By Jen Brown, Thermo Fisher Scientific
Deep-learning algorithms have shown significant promise as applications in natural language understanding, decision making, and speech and image recognition. These algorithms are now being applied in bioinformatics applications within the biopharma industry to manage the increasing amounts of data from high-throughput techniques. As a bioinformaticist, I am particularly fascinated with recent applications of these algorithms to predict a variety of biological processes and interactions, particularly with respect to proteins.
Many methods exist to identify novel protein-protein interactions (PPIs), but they only contribute to a small percentage of the whole PPI database due to low efficacy. Researchers at the Center for Quantitative Biology in Beijing have now applied a deep-learning algorithm to sequence-based prediction of human PPIs, the best model of which had an average training accuracy of 97.19%. Overall, the predictive accuracies for diverse external datasets ranged from 87.99% to 99.21% and showed promise in other species.
PPIs and the Need for High-throughput Computational Methods
Most proteins interact with other proteins in order to function properly, and thus should be studied in the context of those interactions to fully understand their function. PPIs are known to play a critical role in many biological processes including signal transduction, protein folding, cellular organization, and immune response. Transient PPIs are expected to control the majority of cellular processes and are expected to be involved in the entire range of cellular processes.

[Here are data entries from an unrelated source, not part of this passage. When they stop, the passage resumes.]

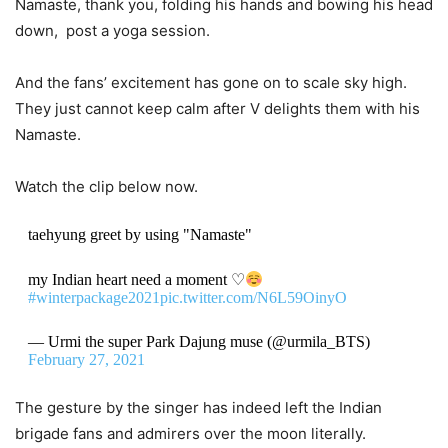
Namaste, thank you, folding his hands and bowing his head
down, post a yoga session.
And the fans’ excitement has gone on to scale sky high.
They just cannot keep calm after V delights them with his
Namaste.
Watch the clip below now.
taehyung greet by using "Namaste"
my Indian heart need a moment ♡
#winterpackage2021
pic.twitter.com/N6L59OinyO
— Urmi the super Park Dajung muse (@urmila_BTS)
February 27, 2021
The gesture by the singer has indeed left the Indian
brigade fans and admirers over the moon literally.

As a result, the analysis of PPIs may shed light on drug target detection and aid in therapy design. There are many methods that are commonly used to analyze PPIs ranging from co-immunoprecipitation (co-IP) for stable or strong PPIs to crosslinking protein interaction analysis for transient or weak PPIs. Advances in high-throughput technology such as mass spectrometric protein complex identification (MS-PCI) and yeast two-hybrid screens are capable of generating copious amounts of data but tend to be expensive, time consuming, and may not be applicable to proteins from all organisms. This has led to the need in the industry for high-throughput computational methods to identify PPIs with high quality and accuracy.